Bien está lo que bien acaba. El dicho popular, como todos los del refranero, está tiznado del  fatalismo de quienes saben que en este país de cabreros, que dijo el poeta, todo cuesta más de lo que debiera. Más dinero, más tiempo, más esfuerzo, más paciencia. Ha hecho falta que el aire de las urnas inflara a la extrema derecha como un globo, que los pretendidos liberales quedaran como un pingajo al borde del camino y que la izquierda perdiera un millón de votos en el experimento para que los dos feroces competidores hasta ayer mismo hayan puesto su ego bajo una ducha fría para descubrir que son hermanos de leche. La repetitiva televisión y la mensajería a través de los dispositivos móviles han reducido el tiempo de percepción de los hechos hasta hacernos vivir en un presente continuo  en el que el odio y el amor de dos varones adultos se superponen en nuestra conciencia como esas imágenes móviles en tic tac a las que llaman gif. Ayer enfrentados como dos carneros; hoy reconciliados como dos flamencos rosas.
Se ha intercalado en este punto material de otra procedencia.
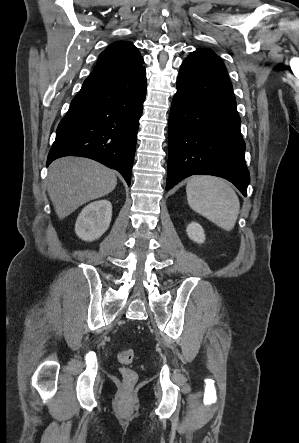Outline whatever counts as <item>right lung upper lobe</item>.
<instances>
[{"mask_svg": "<svg viewBox=\"0 0 299 443\" xmlns=\"http://www.w3.org/2000/svg\"><path fill=\"white\" fill-rule=\"evenodd\" d=\"M144 60L138 49L130 42L112 44L100 55L90 76H110L137 73L144 70Z\"/></svg>", "mask_w": 299, "mask_h": 443, "instance_id": "right-lung-upper-lobe-1", "label": "right lung upper lobe"}]
</instances>
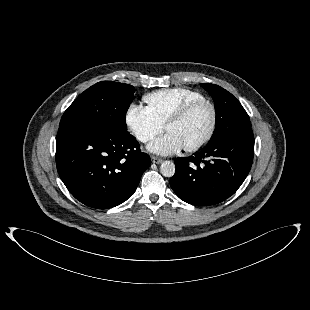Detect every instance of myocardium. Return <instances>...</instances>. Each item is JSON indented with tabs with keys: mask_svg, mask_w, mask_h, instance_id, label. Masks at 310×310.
Masks as SVG:
<instances>
[{
	"mask_svg": "<svg viewBox=\"0 0 310 310\" xmlns=\"http://www.w3.org/2000/svg\"><path fill=\"white\" fill-rule=\"evenodd\" d=\"M203 104L207 105L210 108V112H211V119H210L208 130L203 136V138L200 141H198L196 144L184 147V150L186 152H196V151L201 150L204 146H206V144L212 138L215 132V129H216V124H217V109H216L215 104L211 100L206 99V98H201V99L191 101L187 103L186 105H184L164 125L165 130H167L168 127L183 121L194 109H196L197 107Z\"/></svg>",
	"mask_w": 310,
	"mask_h": 310,
	"instance_id": "f54148a6",
	"label": "myocardium"
}]
</instances>
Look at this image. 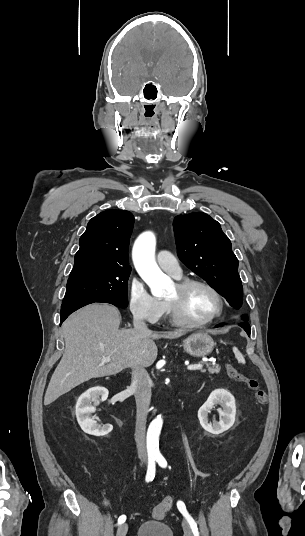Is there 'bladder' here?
<instances>
[{"instance_id": "31cf9c89", "label": "bladder", "mask_w": 305, "mask_h": 536, "mask_svg": "<svg viewBox=\"0 0 305 536\" xmlns=\"http://www.w3.org/2000/svg\"><path fill=\"white\" fill-rule=\"evenodd\" d=\"M135 536H174V532L167 521L146 520L136 527Z\"/></svg>"}]
</instances>
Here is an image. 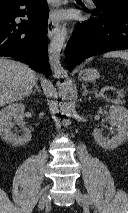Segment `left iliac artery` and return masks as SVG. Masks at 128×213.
Instances as JSON below:
<instances>
[{
	"label": "left iliac artery",
	"instance_id": "44dca946",
	"mask_svg": "<svg viewBox=\"0 0 128 213\" xmlns=\"http://www.w3.org/2000/svg\"><path fill=\"white\" fill-rule=\"evenodd\" d=\"M83 197H84V200L87 204L93 205L91 198L87 194H84ZM95 213H97V212L95 211Z\"/></svg>",
	"mask_w": 128,
	"mask_h": 213
}]
</instances>
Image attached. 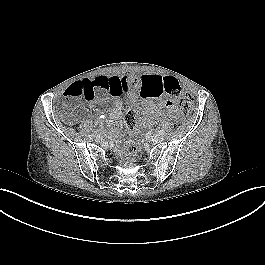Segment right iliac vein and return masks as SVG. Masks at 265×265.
Listing matches in <instances>:
<instances>
[{"label": "right iliac vein", "instance_id": "1", "mask_svg": "<svg viewBox=\"0 0 265 265\" xmlns=\"http://www.w3.org/2000/svg\"><path fill=\"white\" fill-rule=\"evenodd\" d=\"M95 140H96L97 142H100V141H102V136H100V135H97V136H96V138H95Z\"/></svg>", "mask_w": 265, "mask_h": 265}]
</instances>
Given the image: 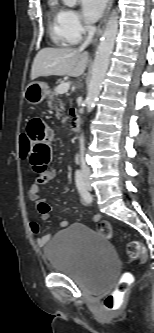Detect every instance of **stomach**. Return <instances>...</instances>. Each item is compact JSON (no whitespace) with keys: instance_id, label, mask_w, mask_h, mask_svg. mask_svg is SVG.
<instances>
[{"instance_id":"obj_1","label":"stomach","mask_w":154,"mask_h":333,"mask_svg":"<svg viewBox=\"0 0 154 333\" xmlns=\"http://www.w3.org/2000/svg\"><path fill=\"white\" fill-rule=\"evenodd\" d=\"M47 85L43 82H31L25 89L24 97L29 104L38 105L46 97Z\"/></svg>"}]
</instances>
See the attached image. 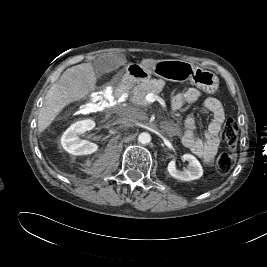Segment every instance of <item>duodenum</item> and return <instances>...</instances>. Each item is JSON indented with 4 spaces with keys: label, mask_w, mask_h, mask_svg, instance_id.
<instances>
[{
    "label": "duodenum",
    "mask_w": 267,
    "mask_h": 267,
    "mask_svg": "<svg viewBox=\"0 0 267 267\" xmlns=\"http://www.w3.org/2000/svg\"><path fill=\"white\" fill-rule=\"evenodd\" d=\"M135 79H136V76L133 74H130L124 77V79L119 84L117 95L121 99V101H124L126 99L127 93L131 89L132 84L134 83Z\"/></svg>",
    "instance_id": "1"
}]
</instances>
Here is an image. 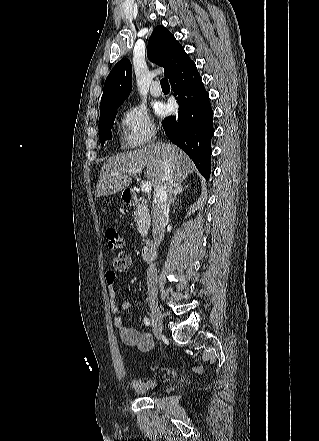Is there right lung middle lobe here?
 <instances>
[{
  "label": "right lung middle lobe",
  "instance_id": "dd1d6c3e",
  "mask_svg": "<svg viewBox=\"0 0 319 441\" xmlns=\"http://www.w3.org/2000/svg\"><path fill=\"white\" fill-rule=\"evenodd\" d=\"M119 106L108 107L100 110L99 139L101 145H103L106 140L112 139V134L110 131L117 114V108Z\"/></svg>",
  "mask_w": 319,
  "mask_h": 441
}]
</instances>
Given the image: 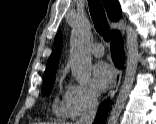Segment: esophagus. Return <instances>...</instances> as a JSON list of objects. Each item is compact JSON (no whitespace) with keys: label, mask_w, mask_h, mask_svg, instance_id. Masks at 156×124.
Listing matches in <instances>:
<instances>
[{"label":"esophagus","mask_w":156,"mask_h":124,"mask_svg":"<svg viewBox=\"0 0 156 124\" xmlns=\"http://www.w3.org/2000/svg\"><path fill=\"white\" fill-rule=\"evenodd\" d=\"M121 78H122V70L121 69H116L115 71V80H114V84L110 93V99L114 97V95L116 94V92L118 91V88L120 86V82H121Z\"/></svg>","instance_id":"obj_1"}]
</instances>
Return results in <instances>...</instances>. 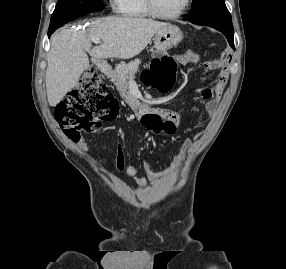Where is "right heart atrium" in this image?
Returning a JSON list of instances; mask_svg holds the SVG:
<instances>
[{
	"label": "right heart atrium",
	"mask_w": 286,
	"mask_h": 269,
	"mask_svg": "<svg viewBox=\"0 0 286 269\" xmlns=\"http://www.w3.org/2000/svg\"><path fill=\"white\" fill-rule=\"evenodd\" d=\"M112 7H116L117 0H109Z\"/></svg>",
	"instance_id": "obj_1"
}]
</instances>
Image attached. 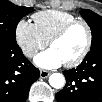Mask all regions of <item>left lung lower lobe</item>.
Masks as SVG:
<instances>
[{
    "label": "left lung lower lobe",
    "mask_w": 102,
    "mask_h": 102,
    "mask_svg": "<svg viewBox=\"0 0 102 102\" xmlns=\"http://www.w3.org/2000/svg\"><path fill=\"white\" fill-rule=\"evenodd\" d=\"M65 87L58 102H102V47L91 49L75 69L64 71Z\"/></svg>",
    "instance_id": "left-lung-lower-lobe-1"
}]
</instances>
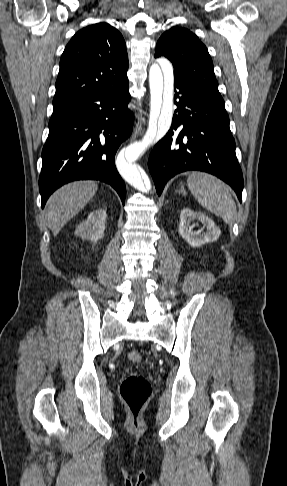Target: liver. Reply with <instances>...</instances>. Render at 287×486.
Returning a JSON list of instances; mask_svg holds the SVG:
<instances>
[{
    "label": "liver",
    "mask_w": 287,
    "mask_h": 486,
    "mask_svg": "<svg viewBox=\"0 0 287 486\" xmlns=\"http://www.w3.org/2000/svg\"><path fill=\"white\" fill-rule=\"evenodd\" d=\"M97 189L93 181H76L64 185L50 196L44 214L54 236L87 205Z\"/></svg>",
    "instance_id": "obj_1"
}]
</instances>
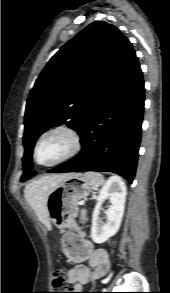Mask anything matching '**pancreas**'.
Returning a JSON list of instances; mask_svg holds the SVG:
<instances>
[{
  "mask_svg": "<svg viewBox=\"0 0 170 293\" xmlns=\"http://www.w3.org/2000/svg\"><path fill=\"white\" fill-rule=\"evenodd\" d=\"M80 222L82 224L87 222V217H86V212L85 211H82L81 214H80Z\"/></svg>",
  "mask_w": 170,
  "mask_h": 293,
  "instance_id": "obj_1",
  "label": "pancreas"
}]
</instances>
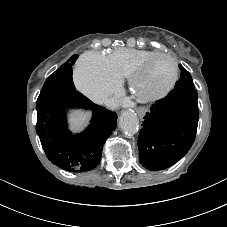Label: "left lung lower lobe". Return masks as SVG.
<instances>
[{
  "mask_svg": "<svg viewBox=\"0 0 227 227\" xmlns=\"http://www.w3.org/2000/svg\"><path fill=\"white\" fill-rule=\"evenodd\" d=\"M197 100L194 87L175 88L146 113L138 137L139 161L146 169L169 168L189 151L199 120Z\"/></svg>",
  "mask_w": 227,
  "mask_h": 227,
  "instance_id": "1",
  "label": "left lung lower lobe"
}]
</instances>
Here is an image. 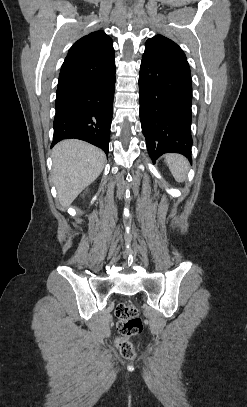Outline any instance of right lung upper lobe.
I'll use <instances>...</instances> for the list:
<instances>
[{
  "label": "right lung upper lobe",
  "instance_id": "right-lung-upper-lobe-1",
  "mask_svg": "<svg viewBox=\"0 0 247 407\" xmlns=\"http://www.w3.org/2000/svg\"><path fill=\"white\" fill-rule=\"evenodd\" d=\"M114 56L112 39L104 31L89 33L69 49L60 71L58 87L78 80Z\"/></svg>",
  "mask_w": 247,
  "mask_h": 407
}]
</instances>
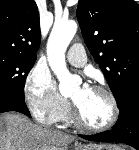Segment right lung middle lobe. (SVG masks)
<instances>
[{
	"mask_svg": "<svg viewBox=\"0 0 139 150\" xmlns=\"http://www.w3.org/2000/svg\"><path fill=\"white\" fill-rule=\"evenodd\" d=\"M36 58L0 51V92L24 98L26 77Z\"/></svg>",
	"mask_w": 139,
	"mask_h": 150,
	"instance_id": "obj_1",
	"label": "right lung middle lobe"
}]
</instances>
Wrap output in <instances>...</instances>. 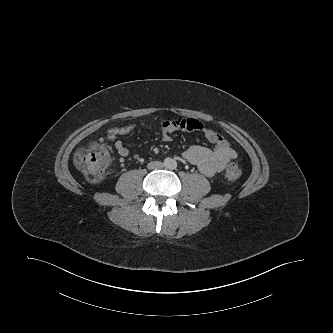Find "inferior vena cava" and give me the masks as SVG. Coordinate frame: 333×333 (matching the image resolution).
I'll list each match as a JSON object with an SVG mask.
<instances>
[{"mask_svg": "<svg viewBox=\"0 0 333 333\" xmlns=\"http://www.w3.org/2000/svg\"><path fill=\"white\" fill-rule=\"evenodd\" d=\"M147 167L150 170H156V169L162 168L163 167V163L160 162V161H152V162L148 163Z\"/></svg>", "mask_w": 333, "mask_h": 333, "instance_id": "602c4592", "label": "inferior vena cava"}]
</instances>
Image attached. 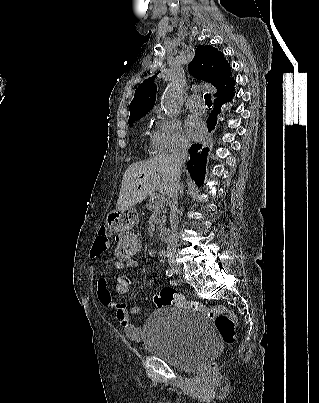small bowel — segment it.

Pelillos a la mar, han resumido en sus respectivos discursos de autocelebración, como si todo lo (no) ocurrido en este verano del demonio hubiera sido una discusión de cuñados. El mensaje de la escena estaba en las sonrisas. Cauta y fría en don Sánchez; franca e incontenible en don Iglesias al que la dentadura le invadía el afilado rostro, habitualmente ceñudo y cariacontecido. El calculador y el idealista, qué caramba, a lo mejor consiguen entrambos rodar la primera buddy movie de la democracia española.